Of course, as we all know, entrepreneurship is never easy--even if this isn’t your first new business venture (as was the case for these sisters). However, as Yeager said, “Everything is a learning experience for us.”

“Everything is a learning experience for us.”

What You Can Take Away from These Learning Experiences

As you can imagine, there was a lot to talk about with these pioneering sisters and business partners. They had a brilliant idea and both were new to the world of product development and fulfillment. If you want to hear more about Casey’ and Yeager’s adventures in entrepreneurship and lessons learned, listen to the podcast:

Here is a recap of some of the most interesting lessons they learned along the way:

Manufacturing

The very first mold built came out of China. Although everyone had said it was cheaper to do things there, they do regret not fully investigating whether that truly was the case. “Don’t just go on what you’ve heard. Make the phone calls. People are willing to help.”

“Don’t just go on what you’ve heard. Make the phone calls. People are willing to help.”

With little control over what was happening so far away and with a product that was relatively easy to construct, they later discovered that it was cheaper to handle manufacturing stateside.

Partnership

While you might think that co-founding a business with your sister (or any relative for that matter) is a bad idea, Casey and Yeager haven’t experienced problems. “We are probably the exception to the rule.”

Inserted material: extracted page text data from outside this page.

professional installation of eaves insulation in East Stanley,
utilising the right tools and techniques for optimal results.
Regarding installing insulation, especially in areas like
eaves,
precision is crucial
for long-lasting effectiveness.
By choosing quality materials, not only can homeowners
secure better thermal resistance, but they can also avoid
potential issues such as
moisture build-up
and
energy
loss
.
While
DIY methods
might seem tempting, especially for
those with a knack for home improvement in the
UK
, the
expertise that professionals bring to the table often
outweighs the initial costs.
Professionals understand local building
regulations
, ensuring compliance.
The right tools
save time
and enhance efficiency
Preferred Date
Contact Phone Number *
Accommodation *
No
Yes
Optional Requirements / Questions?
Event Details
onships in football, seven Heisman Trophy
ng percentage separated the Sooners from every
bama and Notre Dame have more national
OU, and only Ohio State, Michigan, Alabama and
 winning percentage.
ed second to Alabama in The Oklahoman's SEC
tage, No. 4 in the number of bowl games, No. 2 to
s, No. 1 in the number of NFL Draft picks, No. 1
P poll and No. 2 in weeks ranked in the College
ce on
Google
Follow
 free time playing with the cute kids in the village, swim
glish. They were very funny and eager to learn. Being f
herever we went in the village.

“We are probably the exception to the rule.”

And what do they attribute to this frictionless business partnership? Well, they assessed each other’s strengths and trusted the other to handle those parts of the business. That’s why Jane manages most of the sales and speaking engagements whereas Charlene is more about tackling the behind-the-scenes operations.

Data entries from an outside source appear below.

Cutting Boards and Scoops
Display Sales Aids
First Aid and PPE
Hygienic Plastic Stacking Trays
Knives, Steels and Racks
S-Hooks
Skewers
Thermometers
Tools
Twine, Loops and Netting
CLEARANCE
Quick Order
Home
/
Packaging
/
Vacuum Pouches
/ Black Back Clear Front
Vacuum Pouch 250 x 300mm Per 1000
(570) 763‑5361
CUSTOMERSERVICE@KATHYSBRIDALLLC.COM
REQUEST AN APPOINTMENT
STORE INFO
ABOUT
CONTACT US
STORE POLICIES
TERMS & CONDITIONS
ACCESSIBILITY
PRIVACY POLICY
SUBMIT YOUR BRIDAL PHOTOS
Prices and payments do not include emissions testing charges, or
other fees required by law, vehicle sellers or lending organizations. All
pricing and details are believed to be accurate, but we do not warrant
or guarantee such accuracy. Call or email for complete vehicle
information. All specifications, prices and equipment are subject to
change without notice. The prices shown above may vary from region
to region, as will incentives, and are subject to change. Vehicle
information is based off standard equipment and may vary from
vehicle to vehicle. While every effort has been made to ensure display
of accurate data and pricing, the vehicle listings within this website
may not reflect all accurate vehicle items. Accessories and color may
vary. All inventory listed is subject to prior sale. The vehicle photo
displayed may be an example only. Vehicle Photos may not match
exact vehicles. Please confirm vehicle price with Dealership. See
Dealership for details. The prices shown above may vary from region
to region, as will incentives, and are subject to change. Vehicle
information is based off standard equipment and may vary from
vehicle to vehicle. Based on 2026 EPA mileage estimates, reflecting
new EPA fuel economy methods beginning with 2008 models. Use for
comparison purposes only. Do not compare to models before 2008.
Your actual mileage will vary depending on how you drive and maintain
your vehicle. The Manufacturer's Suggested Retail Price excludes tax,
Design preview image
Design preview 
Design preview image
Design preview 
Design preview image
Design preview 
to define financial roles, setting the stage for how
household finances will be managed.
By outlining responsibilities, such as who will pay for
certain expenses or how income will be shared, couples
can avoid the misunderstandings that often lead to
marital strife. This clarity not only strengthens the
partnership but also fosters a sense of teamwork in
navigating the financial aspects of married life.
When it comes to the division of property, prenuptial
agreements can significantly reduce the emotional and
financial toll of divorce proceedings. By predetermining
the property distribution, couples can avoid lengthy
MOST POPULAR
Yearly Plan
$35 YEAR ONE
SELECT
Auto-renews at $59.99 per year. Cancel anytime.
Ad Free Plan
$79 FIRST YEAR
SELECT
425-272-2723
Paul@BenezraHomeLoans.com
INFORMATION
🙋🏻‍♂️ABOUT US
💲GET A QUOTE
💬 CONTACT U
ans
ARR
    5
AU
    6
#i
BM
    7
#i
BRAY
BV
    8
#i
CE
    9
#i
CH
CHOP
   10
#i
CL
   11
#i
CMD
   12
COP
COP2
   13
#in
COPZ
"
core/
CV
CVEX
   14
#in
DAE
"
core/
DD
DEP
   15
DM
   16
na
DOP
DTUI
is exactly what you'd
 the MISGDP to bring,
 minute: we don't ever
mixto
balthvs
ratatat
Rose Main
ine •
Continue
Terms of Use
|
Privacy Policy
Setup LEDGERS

The key here though really is trust. It doesn’t matter if your partner is your sister, your friend, or a total stranger. So long as you have trust that they’ll do the task given to them, do it to the best of their ability, and with the business’s best interests in mind, you should find the same level of success as these women have.

Marketing

Now, this is an interesting one. Although Fancy Panz does have an online presence with a website, Twitter, and Facebook page, marketing--at least in the traditional sense--has not really been part of their business strategy up until now.

Part of this is because they’re currently in the process of ramping up their inventory (which has already sold out). When you’re handling most aspects of your business, that’s to be expected.

However, there’s another reason for this and it’s a pretty unique one: they haven’t needed to go beyond word-of-mouth. They currently use sales reps located around the country to pitch their product to boutiques, big-box retailers, and so on. They also have over 2,000 brand “evangelists” who signed up for their emails over the last year or so, who are more than happy to spread the word to people they know. “There isn’t anything like our product.”

“There isn’t anything like our product.”

And that’s really the key. Since this isn’t something people might think to search for online and yet it’s a very common problem, they’ve been the most successful in attracting new business by putting their products front-and-center on retail shelves where it’s bound to attract attention.